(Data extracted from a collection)
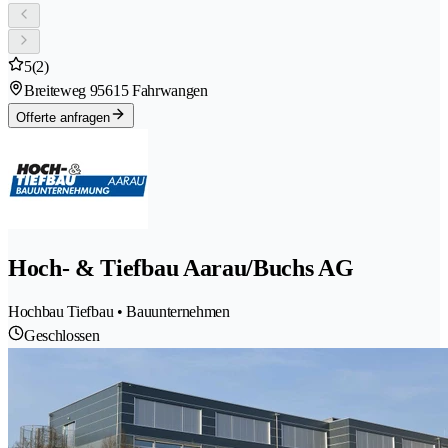
5
(2)
Breiteweg 9
5615 Fahrwangen
Offerte anfragen
Hoch- & Tiefbau Aarau/Buchs AG
Hochbau Tiefbau • Bauunternehmen
Geschlossen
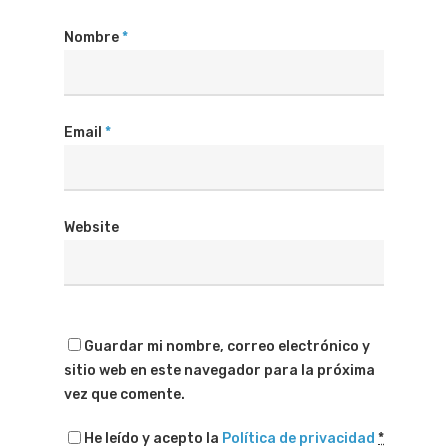
Nombre
*
Email
*
Website
Guardar mi nombre, correo electrónico y
sitio web en este navegador para la próxima
vez que comente.
He leído y acepto la
Política de privacidad
*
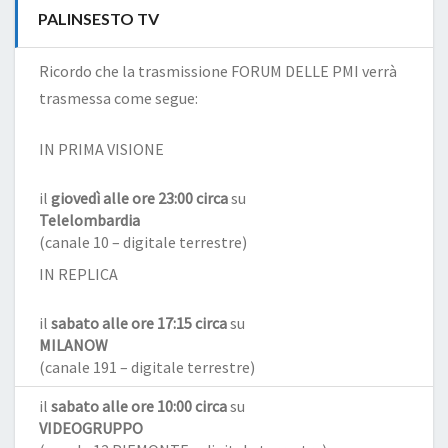
PALINSESTO TV
Ricordo che la trasmissione FORUM DELLE PMI verrà
trasmessa come segue:
IN PRIMA VISIONE
il
giovedì alle ore 23:00 circa
su
Telelombardia
(canale 10 – digitale terrestre)
IN REPLICA
il
sabato alle ore 17:15 circa
su
MILANOW
(canale 191 – digitale terrestre)
il
sabato alle ore 10:00 circa
su
VIDEOGRUPPO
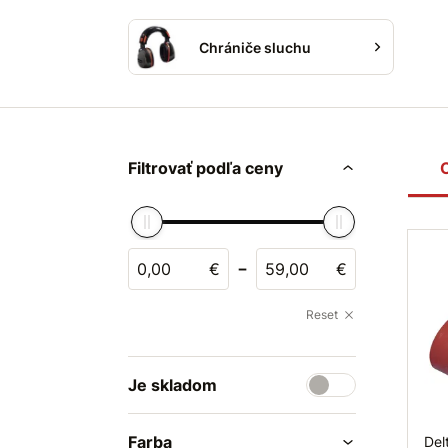
Chrániče sluchu
Filtrovať podľa ceny
-
€
€
Reset
Je skladom
Farba
Del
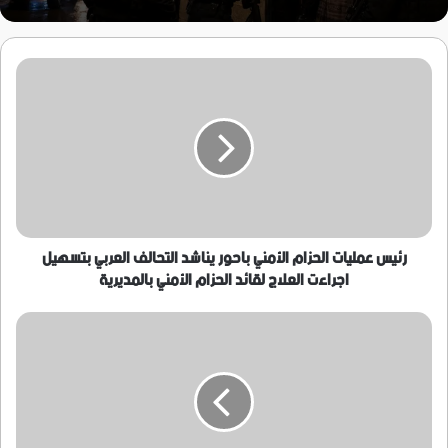
رئيس
عمليات
الحزام
الأمني
باحور
يناشد
التحالف
العربي
بتسهيل
اجراءت
رئيس عمليات الحزام الأمني باحور يناشد التحالف العربي بتسهيل
العلاج
اجراءت العلاج لقائد الحزام الأمني بالمديرية
لقائد
الحزام
إقامة
الأمني
مجلس
بالمديرية
عزاء
للفقيد
المهندس
غالب
مسعد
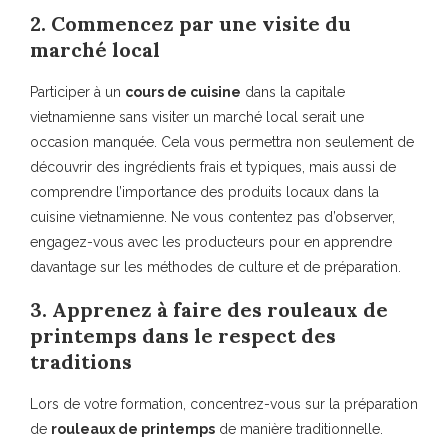
2. Commencez par une visite du
marché local
Participer à un
cours de cuisine
dans la capitale
vietnamienne sans visiter un marché local serait une
occasion manquée. Cela vous permettra non seulement de
découvrir des ingrédients frais et typiques, mais aussi de
comprendre l’importance des produits locaux dans la
cuisine vietnamienne. Ne vous contentez pas d’observer,
engagez-vous avec les producteurs pour en apprendre
davantage sur les méthodes de culture et de préparation.
3. Apprenez à faire des rouleaux de
printemps dans le respect des
traditions
Lors de votre formation, concentrez-vous sur la préparation
de
rouleaux de printemps
de manière traditionnelle.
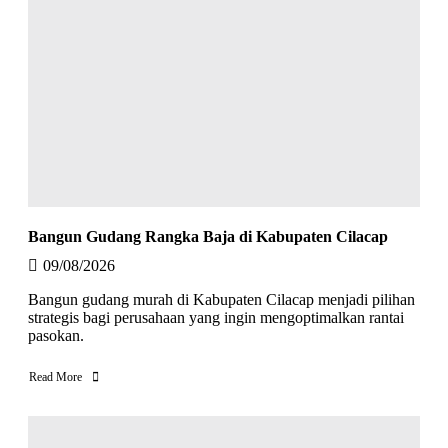
Bangun Gudang Rangka Baja di Kabupaten Cilacap
09/08/2026
Bangun gudang murah di Kabupaten Cilacap menjadi pilihan
strategis bagi perusahaan yang ingin mengoptimalkan rantai
pasokan.
Read More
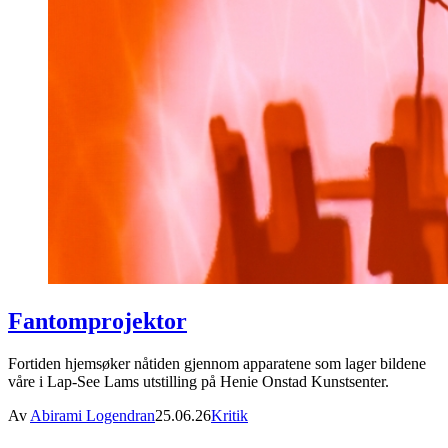
Fantomprojektor
Fortiden hjemsøker nåtiden gjennom apparatene som lager bildene
våre i Lap-See Lams utstilling på Henie Onstad Kunstsenter.
Av
Abirami Logendran
25.06.26
Kritik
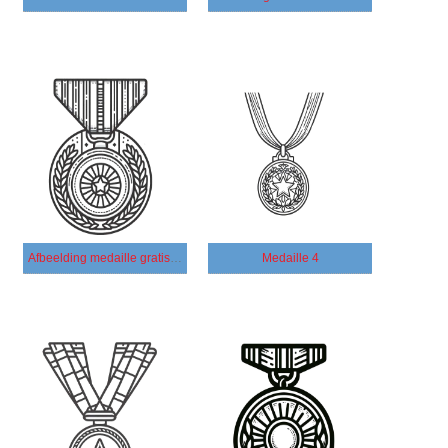
Afbeelding medaille gratis afdrukbaar
Medaille 4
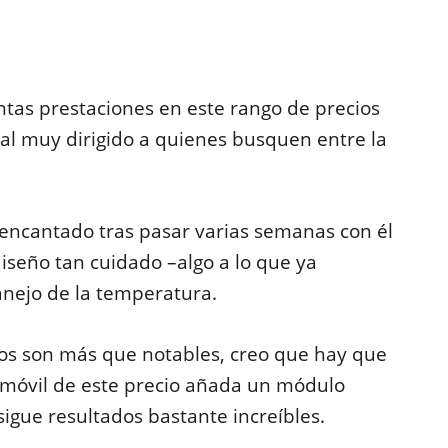
tas prestaciones en este rango de precios
nal muy dirigido a quienes busquen entre la
encantado tras pasar varias semanas con él
iseño tan cuidado –algo a lo que ya
ejo de la temperatura.
os son más que notables, creo que hay que
 móvil de este precio añada un módulo
nsigue resultados bastante increíbles.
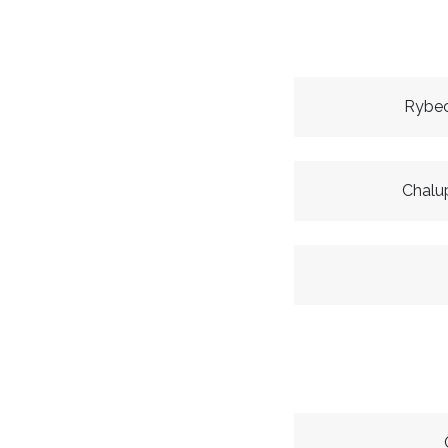
Rybec
Chalu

Exercise prompt: From the first line above down to the line with "He leído y acepto la", reproduce every line and no others, omitting pictures.

Your response:
5
(2)
Breiteweg 9
5615 Fahrwangen
Offerte anfragen
Hoch- & Tiefbau Aarau/Buchs AG
Hochbau Tiefbau • Bauunternehmen
Geschlossen
Nombre
*
Email
*
Website
Guardar mi nombre, correo electrónico y
sitio web en este navegador para la próxima
vez que comente.
He leído y acepto la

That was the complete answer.